Oregon’s new air-quality web site has had nearly a half-million visits since wildfire activity picked up July 15, creating smoky skies over much of the state. The Statesman Journal reports others have downloaded a new companion mobile app that quickly shows whether the air you’re breathing is safe. The Oregon Department of Environmental Quality gave its Air Quality Index a major overhaul after heavy use during last year’s intense wildfires caused the site to crash multiple times. Today in our area, air quality is listed as unhealthy for sensitive groups. It’s important to know that when smoke levels are high, even healthy people may affected. Listen to your body and contact your health care provider if you are experiencing smoke-related health symptoms, including eye, nose, and throat irritation; coughing, wheezing, shortness of breath, or headaches. Children, older adults, pregnant or nursing women, and people with asthma or heart conditions are at greater risk and should take added precautions.

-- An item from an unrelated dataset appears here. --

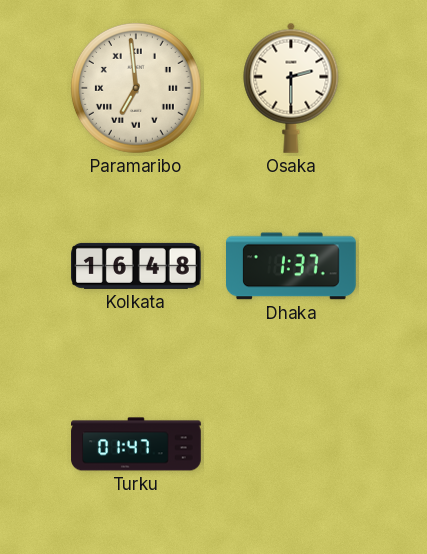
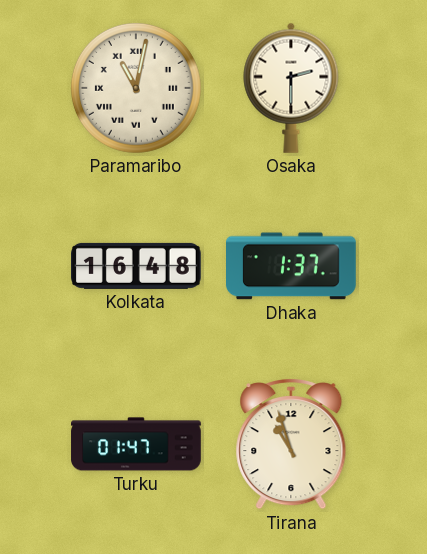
Paramaribo: 6:59 -> 11:02
Tirana: none -> 10:57
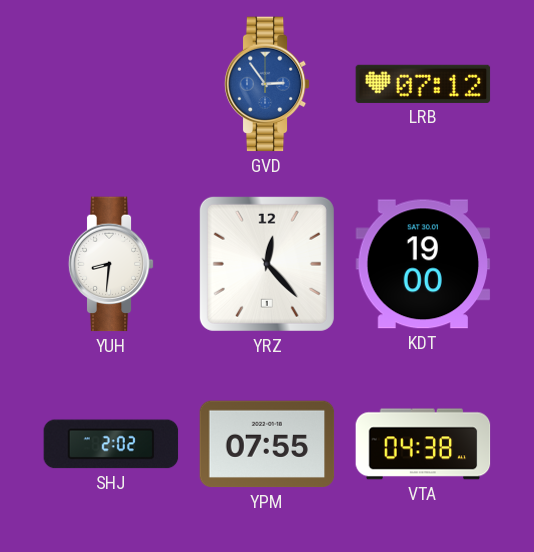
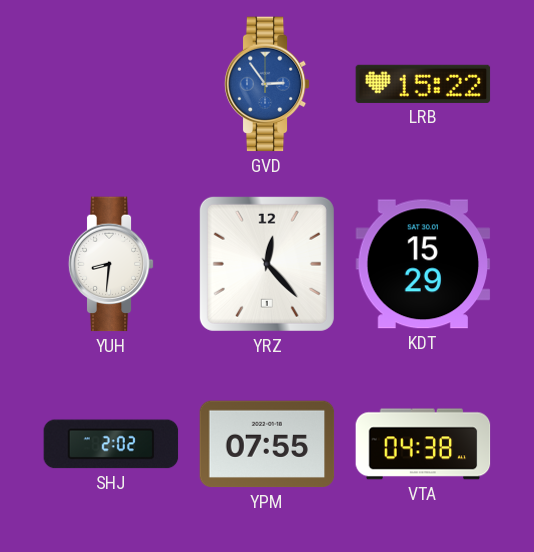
LRB: 07:12 -> 15:22
KDT: 19:00 -> 15:29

The Federal Communications Commission is considering a rule change for licenses normally reserved for education and public broadcasting. The change could mean the licenses are auctioned off, or that they are prioritized for tribal governments to use. In Washington, Confederated Tribes of the Colville Chairman Rodney Cawston says the license could improve emergency response and communication on reservations like his, where connectivity is spotty. A public comment period on the proposed changes closes in early September. The FCC does not have a specific timeline for when they might come to a final decision.
The Lake Oswego little league girls softball team, representing Oregon District 4, is moving on to the semifinals of the 2018 Little League Softball World Series after a 4-3 victory over Canada Monday at Alpenrose Stadium in Portland. Lake Oswego is now 3-2 at the Little League Softball World Series and will be moving on to the late semifinal slated for Tuesday at 6:30 p.m. at Alpenrose Stadium. Lake Oswego will face Tunkhannock representing the USA East region. You can watch on ESPN 2.

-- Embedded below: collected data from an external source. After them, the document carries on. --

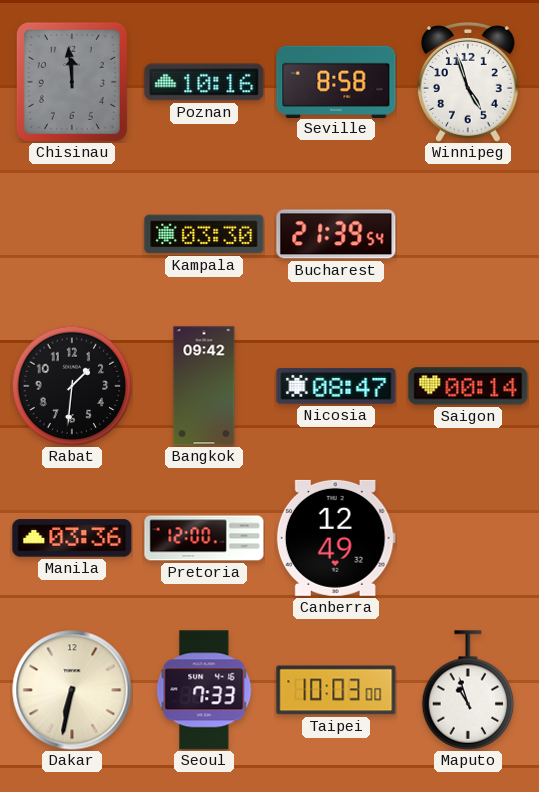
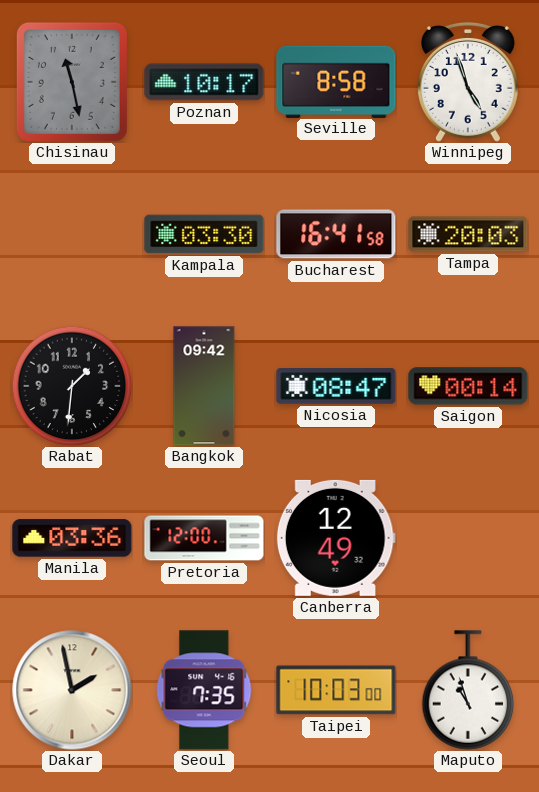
Chisinau: 11:59 -> 11:28
Poznan: 10:16 -> 10:17
Bucharest: 21:39 -> 16:41
Tampa: none -> 20:03
Dakar: 6:32 -> 1:58
Seoul: 7:33 -> 7:35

The U.S. Army is seeking relatives of children who are buried at the Carlisle Indian Industrial School, the country’s first government-run off-reservation boarding school. Carlisle was established in 1879, the Pennsylvania school closed in 1918. The school was the only off-reservation boarding school built in the East. Carlisle established its cemetery by late 1879, but the school failed to keep complete records of those buried there. The government has managed at least partial identification of 178 children. Now the Army is seeking relatives of other children buried in the cemetery and has published a 5-page list of names of children buried in the cemetery. It is calling on relatives of the children it has identified to contact the Army National Military Cemeteries. It is also seeking families who think they may have had ancestors buried in the cemetery to contact the Army. The Army plans to assist tribes and families with exhumation and reinternment of remains.
The Klondike Fire burning southwest of Grants Pass roared to life this weekend, growing to over 55,000 acres and spreading across the Illinois River. The Klondike is now the largest of the wildfires burning in Southern Oregon.
Firefighters said Monday night they are making progress on the Memaloose 2 Fire that started Friday night near the Columbia River Gorge town of Mosier. The fire has burned 167 acres and is now 65 percent contained.